WASHINGTON, D.C. | August 1, 2014 -
One has to ask what exactly the Obama National Labor Relations Board (NLRB) has against America’s workplaces. In recent years, the NLRB has restricted workers’ access to the secret ballot, advanced a rule that would stifle employer free speech and cripple worker free choice, and tried to dictate where private employers can create jobs.
Now the NLRB has opened a new front in its war on workplaces. The agency’s general counsel, long-time union operative Richard Griffin, issued a decision that would overturn a franchise model in place for years. Education and the Workforce Committee Chairman John Kline (R-MN) described the decision as “detached from reality” and noted:
While the board is considering this very issue, the general counsel is trying to rewrite the franchise model workers, employers, and consumers have known for decades. This is yet another activist decision from the general counsel's office. Big Labor has scored once again at the expense of workers and employers.
Andrew Puzder, chief executive officer of CKE Restaurants, a company that includes iconic names such as Hardee’s and Carl’s Jr., describes what’s at stake for workers and employers:
If the NLRB's new interpretation of the rules—which McDonald's has vowed to contest—becomes the law of the land, it will be tantamount to rewriting an existing contractual relationship by government fiat in ways the parties never contemplated and to their mutual detriment. Franchisers would inevitably pass the costs of jointly managing their franchisees' employees on to their franchisees. Franchisees would find themselves unable to control their labor costs, a key controllable expense and an important element of their profitability.

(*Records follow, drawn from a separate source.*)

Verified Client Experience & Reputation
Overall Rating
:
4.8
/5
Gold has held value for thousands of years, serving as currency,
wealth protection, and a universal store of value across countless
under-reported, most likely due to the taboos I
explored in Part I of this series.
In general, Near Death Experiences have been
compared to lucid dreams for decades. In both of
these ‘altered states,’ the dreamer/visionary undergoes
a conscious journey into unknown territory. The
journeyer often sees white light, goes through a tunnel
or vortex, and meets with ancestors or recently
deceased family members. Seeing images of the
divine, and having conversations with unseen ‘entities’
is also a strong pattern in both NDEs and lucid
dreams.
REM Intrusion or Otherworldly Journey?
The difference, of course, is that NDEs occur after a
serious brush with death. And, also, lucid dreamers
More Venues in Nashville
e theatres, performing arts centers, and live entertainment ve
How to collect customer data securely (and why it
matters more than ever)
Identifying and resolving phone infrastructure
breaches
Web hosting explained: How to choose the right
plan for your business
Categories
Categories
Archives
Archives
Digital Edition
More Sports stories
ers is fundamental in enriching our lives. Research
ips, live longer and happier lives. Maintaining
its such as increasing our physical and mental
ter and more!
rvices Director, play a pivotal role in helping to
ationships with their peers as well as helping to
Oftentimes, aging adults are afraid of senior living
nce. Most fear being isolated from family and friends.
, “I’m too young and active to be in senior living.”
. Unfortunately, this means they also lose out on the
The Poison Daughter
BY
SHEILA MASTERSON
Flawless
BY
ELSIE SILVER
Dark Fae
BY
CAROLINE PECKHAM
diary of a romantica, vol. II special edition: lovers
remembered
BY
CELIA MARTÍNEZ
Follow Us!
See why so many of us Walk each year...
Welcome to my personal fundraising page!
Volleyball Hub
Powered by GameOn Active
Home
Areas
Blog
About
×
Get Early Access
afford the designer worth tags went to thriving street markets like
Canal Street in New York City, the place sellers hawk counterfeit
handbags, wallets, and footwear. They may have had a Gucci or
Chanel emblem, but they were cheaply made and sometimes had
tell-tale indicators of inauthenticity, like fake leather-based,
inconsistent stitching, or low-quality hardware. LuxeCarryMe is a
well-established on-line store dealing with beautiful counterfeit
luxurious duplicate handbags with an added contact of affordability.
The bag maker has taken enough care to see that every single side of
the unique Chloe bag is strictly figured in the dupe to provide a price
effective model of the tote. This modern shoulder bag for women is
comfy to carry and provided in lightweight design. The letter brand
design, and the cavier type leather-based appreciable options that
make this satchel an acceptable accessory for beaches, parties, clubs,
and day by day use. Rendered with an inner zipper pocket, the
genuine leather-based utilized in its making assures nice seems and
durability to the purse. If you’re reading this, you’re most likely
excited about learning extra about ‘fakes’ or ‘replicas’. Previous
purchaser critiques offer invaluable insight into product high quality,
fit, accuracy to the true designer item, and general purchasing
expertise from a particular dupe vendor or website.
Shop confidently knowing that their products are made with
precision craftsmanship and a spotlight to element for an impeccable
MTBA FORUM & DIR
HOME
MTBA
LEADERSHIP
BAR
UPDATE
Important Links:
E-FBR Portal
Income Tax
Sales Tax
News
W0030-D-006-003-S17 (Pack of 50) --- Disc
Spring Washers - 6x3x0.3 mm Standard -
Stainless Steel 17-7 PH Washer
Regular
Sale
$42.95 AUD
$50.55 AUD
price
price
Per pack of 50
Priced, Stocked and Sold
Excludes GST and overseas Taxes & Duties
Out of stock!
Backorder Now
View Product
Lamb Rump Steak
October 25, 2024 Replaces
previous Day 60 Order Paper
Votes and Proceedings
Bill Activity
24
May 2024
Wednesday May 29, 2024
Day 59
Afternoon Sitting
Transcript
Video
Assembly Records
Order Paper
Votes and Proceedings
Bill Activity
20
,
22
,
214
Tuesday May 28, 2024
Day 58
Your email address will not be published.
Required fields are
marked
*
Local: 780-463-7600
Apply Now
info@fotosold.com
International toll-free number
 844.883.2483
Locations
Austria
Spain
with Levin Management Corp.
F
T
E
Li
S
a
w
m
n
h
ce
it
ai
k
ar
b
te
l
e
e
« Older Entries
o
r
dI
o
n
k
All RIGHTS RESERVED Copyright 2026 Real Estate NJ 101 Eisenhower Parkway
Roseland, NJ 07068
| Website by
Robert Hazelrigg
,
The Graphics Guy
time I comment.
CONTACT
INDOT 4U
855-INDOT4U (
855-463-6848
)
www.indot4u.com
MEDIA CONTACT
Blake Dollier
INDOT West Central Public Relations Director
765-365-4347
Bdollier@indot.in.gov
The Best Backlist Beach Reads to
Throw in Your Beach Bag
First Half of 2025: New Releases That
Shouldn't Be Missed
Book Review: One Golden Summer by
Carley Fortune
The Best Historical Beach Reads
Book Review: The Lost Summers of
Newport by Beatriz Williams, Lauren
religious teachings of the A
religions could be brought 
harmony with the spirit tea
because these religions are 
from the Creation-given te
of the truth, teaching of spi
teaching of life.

It's a lose-lose scenario for everyone—except for the labor unions that have long dreamed of organizing restaurant workers nationwide. Even if that dream were realized, though, there would soon be fewer workers to unionize as franchise restaurants began to shut down. The NLRB's attack on the franchise business model is especially unfortunate because franchising plays an integral role in the U.S. economy.
The question is: Who benefits from the NLRB’s new legal invention? The Wall Street Journal has the answer:
This is a bonanza for trial lawyers who will be able to shake down the parent company for alleged labor violations at franchisees whose pockets aren't as deep. The other beneficiary is Big Labor. Workers have long had to petition franchisees to form a union. Under Mr. Griffin's law, they can leap-frog their direct managers to corporate headquarters, which are more vulnerable to political pressure and less sensitive to local markets.
To recap: The NLRB has made a decision that upends decades of legal practice; workers and employers will be harmed by the decision, while labor bosses and trial lawyers stand to benefit. Just another day at the office for the Obama NLRB.